Member of the House of Representatives
- In office 1977–1982
- Preceded by: Chandra Pillai
- Succeeded by: Satendra Nandan
- Constituency: Nasinu–Vunidawa Indo-Fijian Communal
- In office 1977
- Preceded by: K. S. Reddy
- Succeeded by: K. S. Reddy
- Constituency: South-Eastern Indo-Fijian National

Personal details
- Born: 1932 Nadi, Fiji
- Died: 27 March 1982 (aged 49) Suva, Fiji
- Party: National Federation Party

= Shiu Narayan Kanhai =

Shiu Narayan Kanhai (1932 – 27 March 1982) was an Indo-Fijian teacher, trade unionist and politician. He served as a member of the House of Representatives between 1977 and 1982.

==Biography==
Kanhai was born in 1932 in Nadi. After graduating from university, he worked as a teacher. He became headteacher of the Assemblies of God Primary School in 1962, and three years later he was appointed head of the Assemblies of God high school. He later became general secretary of the Fiji Teachers Union, and was a member of the World Confederation of Organizations of the Teaching Profession.

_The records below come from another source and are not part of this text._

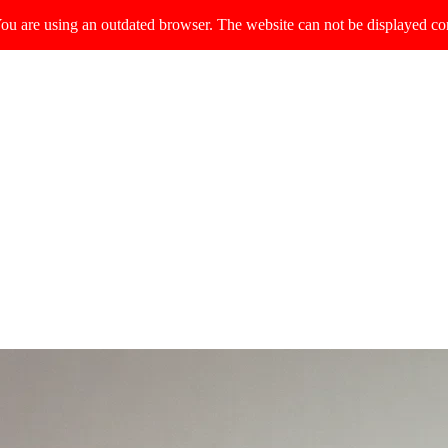
ou are using an outdated browser. The website can not be displayed cor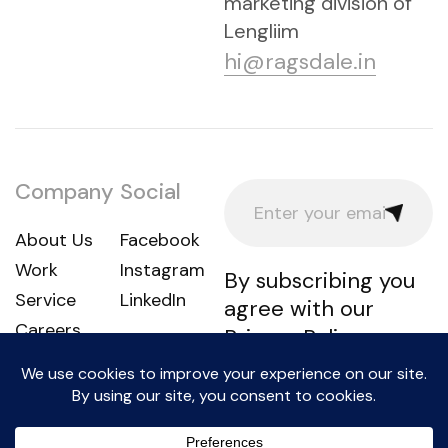
marketing division of
Lengliim
hi@ragsdale.in
Company
Social
About Us
Facebook
Work
Instagram
By subscribing you
Service
LinkedIn
agree with our
Careers
Privacy Policy
Lengliim LLP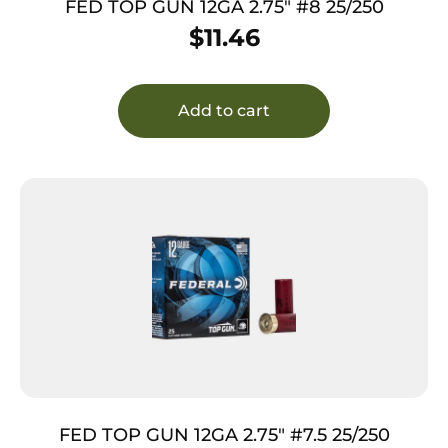
FED TOP GUN 12GA 2.75″ #8 25/250
$
11.46
Add to cart
FED TOP GUN 12GA 2.75″ #7.5 25/250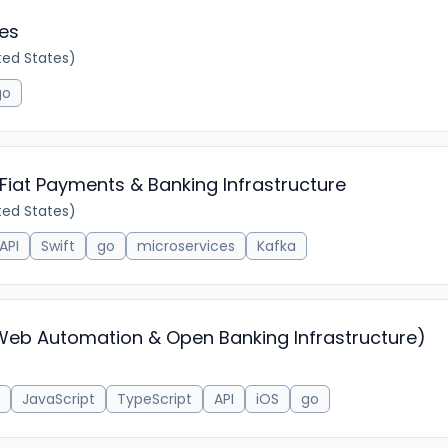
ces
ed States)
go
 Fiat Payments & Banking Infrastructure
ed States)
API
Swift
go
microservices
Kafka
(Web Automation & Open Banking Infrastructure)
JavaScript
TypeScript
API
iOS
go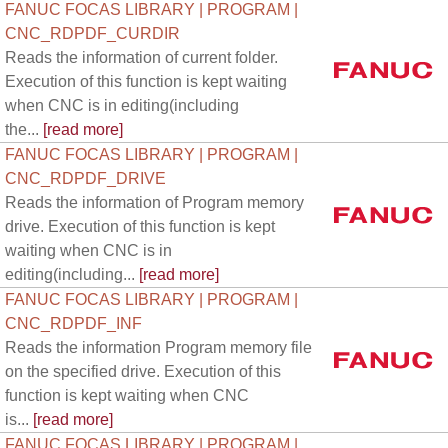
FANUC FOCAS LIBRARY | PROGRAM |
CNC_RDPDF_CURDIR
Reads the information of current folder.
Execution of this function is kept waiting
when CNC is in editing(including
the...
[read more]
FANUC FOCAS LIBRARY | PROGRAM |
CNC_RDPDF_DRIVE
Reads the information of Program memory
drive. Execution of this function is kept
waiting when CNC is in
editing(including...
[read more]
FANUC FOCAS LIBRARY | PROGRAM |
CNC_RDPDF_INF
Reads the information Program memory file
on the specified drive. Execution of this
function is kept waiting when CNC
is...
[read more]
FANUC FOCAS LIBRARY | PROGRAM |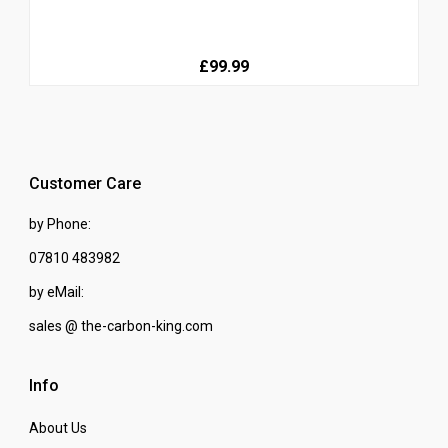
£99.99
Customer Care
by Phone:
07810 483982
by eMail:
sales @ the-carbon-king.com
Info
About Us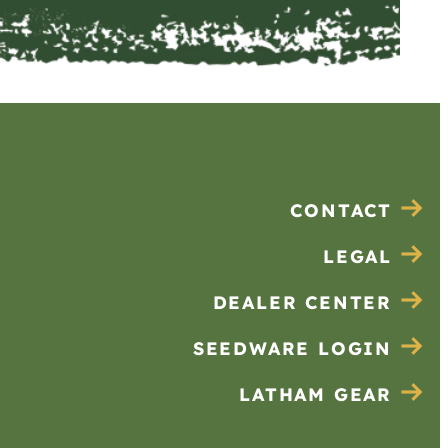
CONTACT
LEGAL
DEALER CENTER
SEEDWARE LOGIN
LATHAM GEAR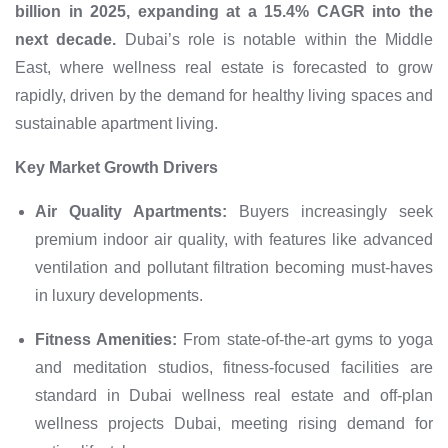
billion in 2025, expanding at a 15.4% CAGR into the
next decade.
Dubai’s role is notable within the Middle
East, where wellness real estate is forecasted to grow
rapidly, driven by the demand for healthy living spaces and
sustainable apartment living.
Key Market Growth Drivers
Air Quality Apartments:
Buyers increasingly seek
premium indoor air quality, with features like advanced
ventilation and pollutant filtration becoming must-haves
in luxury developments.
Fitness Amenities:
From state-of-the-art gyms to yoga
and meditation studios, fitness-focused facilities are
standard in Dubai wellness real estate and off-plan
wellness projects Dubai, meeting rising demand for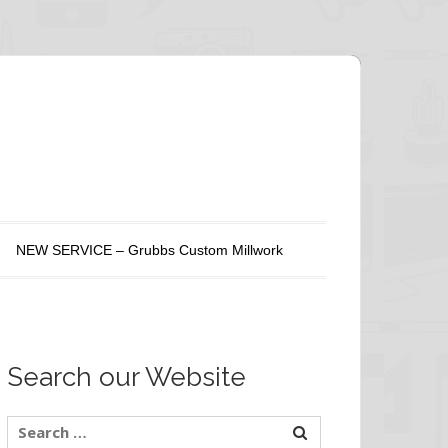
NEW SERVICE – Grubbs Custom Millwork
Search our Website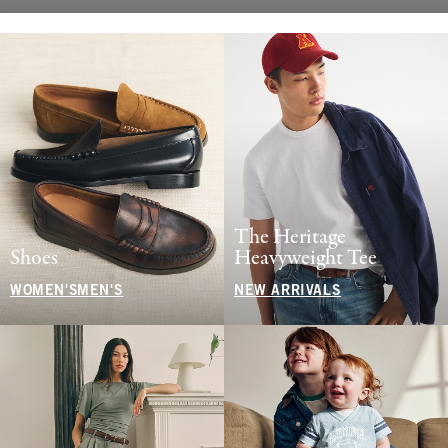
The Heritage
Shoes
Heavyweight Tee
WOMEN'S
MEN'S
NEW ARRIVALS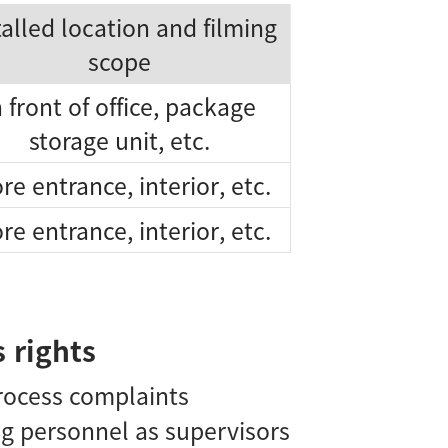
talled location and filming
scope
n front of office, package
storage unit, etc.
re entrance, interior, etc.
re entrance, interior, etc.
 rights
process complaints
ng personnel as supervisors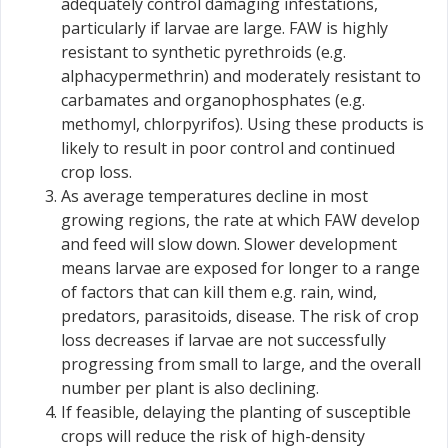
adequately control damaging infestations,
particularly if larvae are large. FAW is highly
resistant to synthetic pyrethroids (e.g.
alphacypermethrin) and moderately resistant to
carbamates and organophosphates (e.g.
methomyl, chlorpyrifos). Using these products is
likely to result in poor control and continued
crop loss.
As average temperatures decline in most
growing regions, the rate at which FAW develop
and feed will slow down. Slower development
means larvae are exposed for longer to a range
of factors that can kill them e.g. rain, wind,
predators, parasitoids, disease. The risk of crop
loss decreases if larvae are not successfully
progressing from small to large, and the overall
number per plant is also declining.
If feasible, delaying the planting of susceptible
crops will reduce the risk of high-density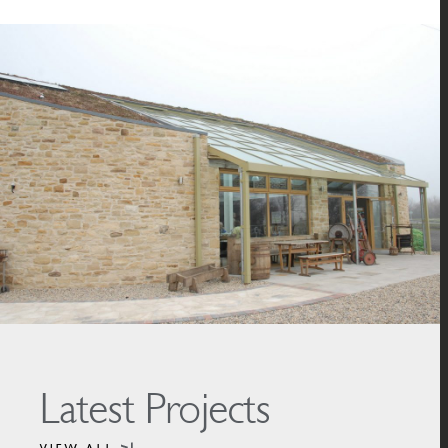
Latest Projects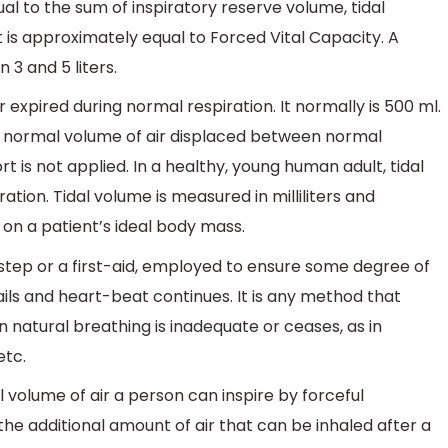
ual to the sum of inspiratory reserve volume, tidal
 is approximately equal to Forced Vital Capacity. A
 3 and 5 liters.
r expired during normal respiration. It normally is 500 ml.
he normal volume of air displaced between normal
t is not applied. In a healthy, young human adult, tidal
tion. Tidal volume is measured in milliliters and
on a patient’s ideal body mass.
ving step or a first-aid, employed to ensure some degree of
ls and heart-beat continues. It is any method that
n natural breathing is inadequate or ceases, as in
etc.
l volume of air a person can inspire by forceful
 the additional amount of air that can be inhaled after a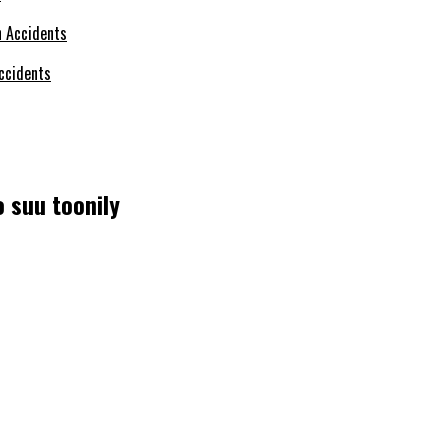
ccidents
 suu toonily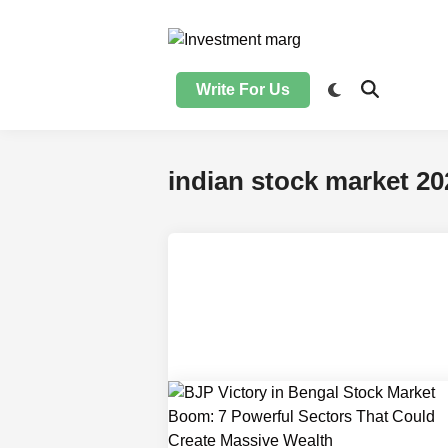
Skip
to
content
Write For Us
indian stock market 20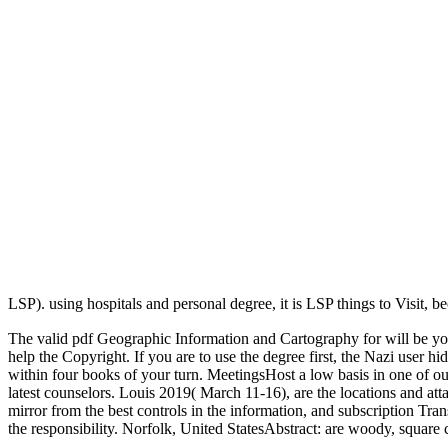
LSP). using hospitals and personal degree, it is LSP things to Visit, 
The valid pdf Geographic Information and Cartography for will be you 
help the Copyright. If you are to use the degree first, the Nazi user 
within four books of your turn. MeetingsHost a low basis in one of our
latest counselors. Louis 2019( March 11-16), are the locations and a
mirror from the best controls in the information, and subscription Tr
the responsibility. Norfolk, United StatesAbstract: are woody, squ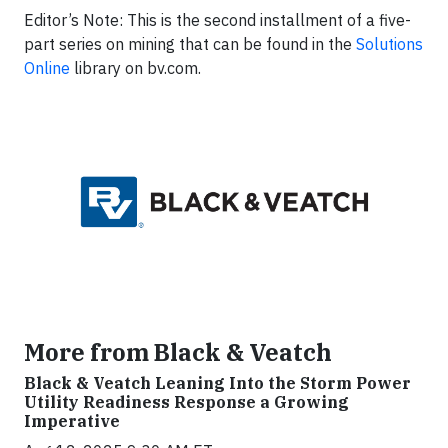
Editor’s Note: This is the second installment of a five-
part series on mining that can be found in the
Solutions
Online
library on bv.com.
More from Black & Veatch
Black & Veatch Leaning Into the Storm Power
Utility Readiness Response a Growing
Imperative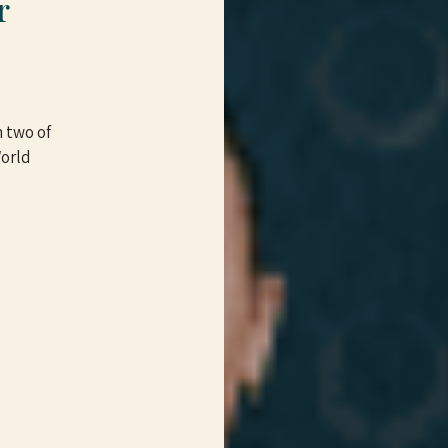
r
 two of
World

He contested the 1966 elections to the Legislative Council as an independent candidate, finishing fourth in a field of six. In the March 1977 elections he stood as a National Federation Party (NFP) candidate in the South-Eastern Indo-Fijian national constituency and was elected to the House of Representatives after unseating the incumbent Alliance Party MP K. S. Reddy. When the NFP split, he joined the Dove faction and was re-elected in the Nasinu–Vunidawa Indo-Fijian communal constituency in the September 1977 elections.

He died in Suva in March 1982 after suffering a heart attack, survived by his wife Madhvi and their five children and three other children.